WHAT YOU SHOULD DO:
Nothing is needed except the lines below that run from the one with "Quote/Book (172, 1348)" through the one with "Jump® (164, 2220)", repeated exactly.

⁂

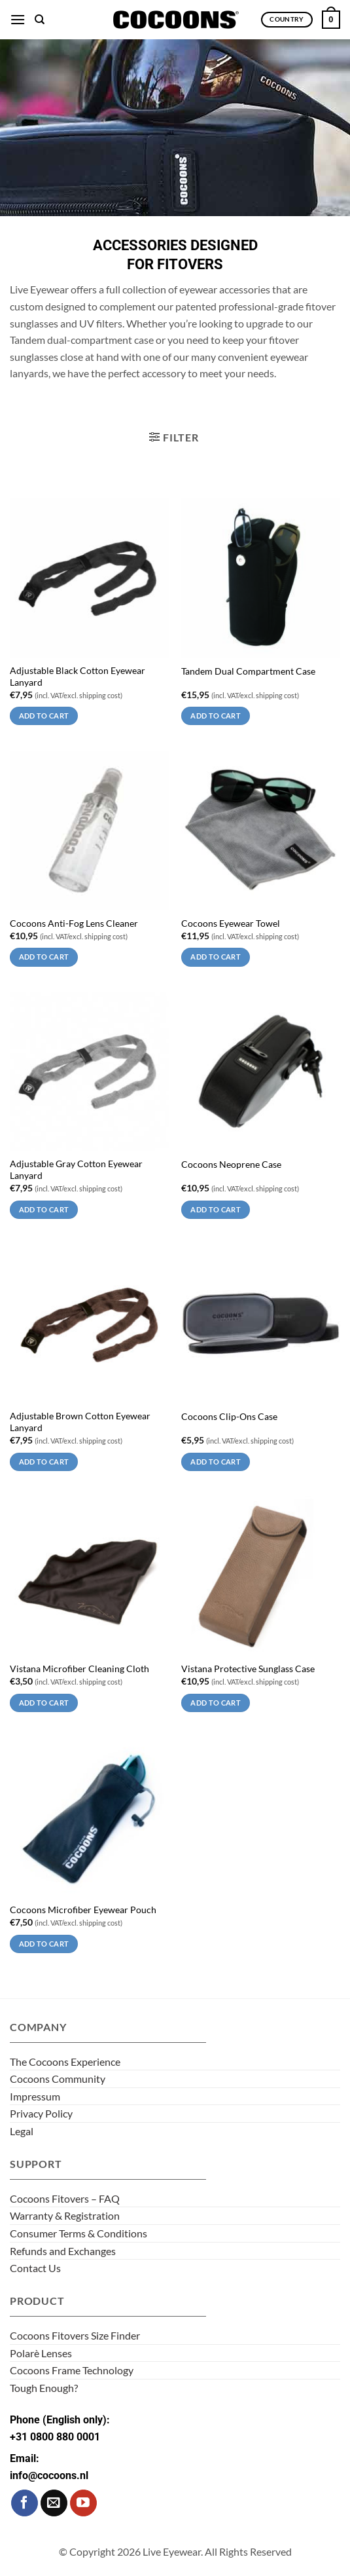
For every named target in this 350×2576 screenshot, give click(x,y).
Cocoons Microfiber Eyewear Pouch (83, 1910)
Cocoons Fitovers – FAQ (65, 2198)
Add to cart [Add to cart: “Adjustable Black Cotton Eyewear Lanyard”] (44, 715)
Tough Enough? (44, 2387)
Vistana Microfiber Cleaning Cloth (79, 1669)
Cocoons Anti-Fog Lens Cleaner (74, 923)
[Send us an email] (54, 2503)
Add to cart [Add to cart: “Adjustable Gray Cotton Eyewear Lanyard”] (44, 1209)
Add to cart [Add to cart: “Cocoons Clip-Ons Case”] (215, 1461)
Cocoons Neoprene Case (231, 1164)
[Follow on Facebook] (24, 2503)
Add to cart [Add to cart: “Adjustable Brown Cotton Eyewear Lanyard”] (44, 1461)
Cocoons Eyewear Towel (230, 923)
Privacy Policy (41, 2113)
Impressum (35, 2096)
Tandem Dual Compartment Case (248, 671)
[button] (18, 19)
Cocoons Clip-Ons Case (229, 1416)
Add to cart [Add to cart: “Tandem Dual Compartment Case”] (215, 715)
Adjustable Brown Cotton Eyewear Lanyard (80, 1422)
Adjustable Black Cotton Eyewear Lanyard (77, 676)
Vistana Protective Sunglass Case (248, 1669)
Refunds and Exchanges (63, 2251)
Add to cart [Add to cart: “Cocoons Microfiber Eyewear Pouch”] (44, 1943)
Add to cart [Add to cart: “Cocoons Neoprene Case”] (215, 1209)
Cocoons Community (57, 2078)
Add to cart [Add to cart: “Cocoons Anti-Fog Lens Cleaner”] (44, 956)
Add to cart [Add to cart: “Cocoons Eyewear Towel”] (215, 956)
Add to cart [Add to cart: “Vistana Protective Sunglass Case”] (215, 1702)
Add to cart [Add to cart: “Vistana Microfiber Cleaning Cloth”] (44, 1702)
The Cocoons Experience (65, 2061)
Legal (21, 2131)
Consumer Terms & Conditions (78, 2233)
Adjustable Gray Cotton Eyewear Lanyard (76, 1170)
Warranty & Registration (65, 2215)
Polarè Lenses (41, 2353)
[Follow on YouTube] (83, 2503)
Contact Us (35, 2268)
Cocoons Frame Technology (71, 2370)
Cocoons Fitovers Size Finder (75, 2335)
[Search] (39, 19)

⁂

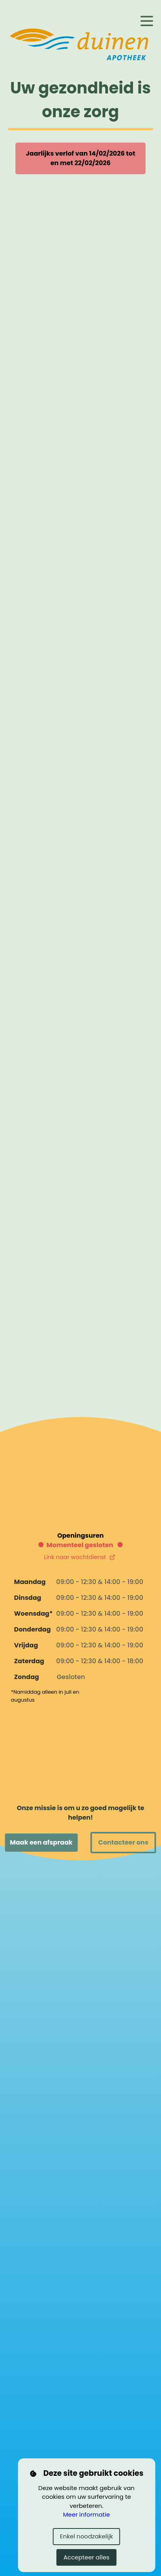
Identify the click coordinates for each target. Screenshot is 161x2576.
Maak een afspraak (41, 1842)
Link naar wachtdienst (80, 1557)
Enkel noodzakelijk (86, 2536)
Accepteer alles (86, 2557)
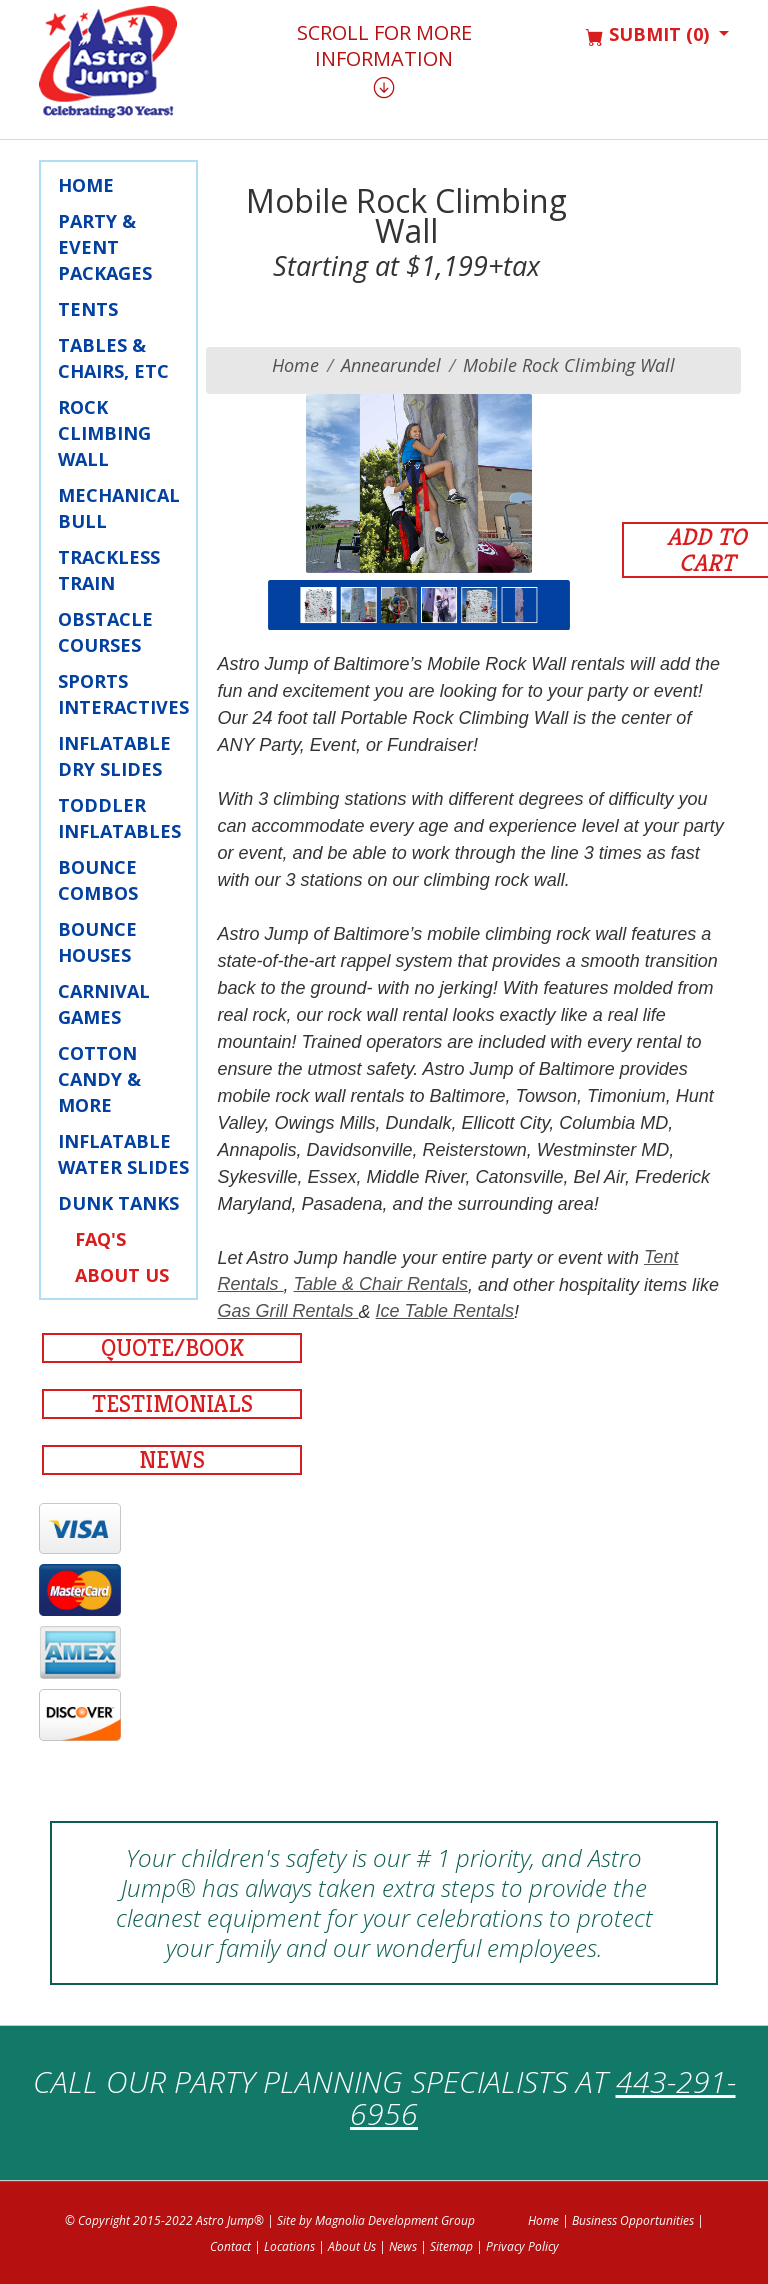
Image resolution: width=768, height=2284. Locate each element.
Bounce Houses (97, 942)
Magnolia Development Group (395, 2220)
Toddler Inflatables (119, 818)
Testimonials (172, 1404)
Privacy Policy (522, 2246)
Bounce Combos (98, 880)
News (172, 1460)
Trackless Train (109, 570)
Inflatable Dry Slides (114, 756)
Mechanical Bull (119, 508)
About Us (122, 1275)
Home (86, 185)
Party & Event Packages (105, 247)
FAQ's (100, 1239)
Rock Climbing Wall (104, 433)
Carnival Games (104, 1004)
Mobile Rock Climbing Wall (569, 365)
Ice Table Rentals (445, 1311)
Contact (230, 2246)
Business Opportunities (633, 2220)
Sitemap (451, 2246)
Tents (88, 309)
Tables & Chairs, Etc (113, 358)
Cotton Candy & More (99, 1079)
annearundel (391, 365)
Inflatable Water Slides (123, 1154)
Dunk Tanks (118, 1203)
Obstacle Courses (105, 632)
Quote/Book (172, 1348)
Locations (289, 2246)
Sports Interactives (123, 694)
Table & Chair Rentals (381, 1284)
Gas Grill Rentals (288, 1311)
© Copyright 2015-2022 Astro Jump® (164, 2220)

⁂

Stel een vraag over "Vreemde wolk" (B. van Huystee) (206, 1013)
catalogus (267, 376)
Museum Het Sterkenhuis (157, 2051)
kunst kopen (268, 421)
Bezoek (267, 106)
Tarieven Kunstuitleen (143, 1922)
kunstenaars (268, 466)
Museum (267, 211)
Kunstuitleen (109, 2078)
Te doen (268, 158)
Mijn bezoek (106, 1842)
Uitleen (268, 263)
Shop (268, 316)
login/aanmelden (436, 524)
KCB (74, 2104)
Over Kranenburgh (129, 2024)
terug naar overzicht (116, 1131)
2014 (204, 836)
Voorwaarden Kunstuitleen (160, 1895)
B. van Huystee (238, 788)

⁂

SOLUTION FOR THIS TASK:
Quote/Book (172, 1348)
Locations (289, 2246)
Sports Interactives (123, 694)
Table & Chair Rentals (381, 1284)
Gas Grill Rentals (288, 1311)
© Copyright 2015-2022 Astro Jump® (164, 2220)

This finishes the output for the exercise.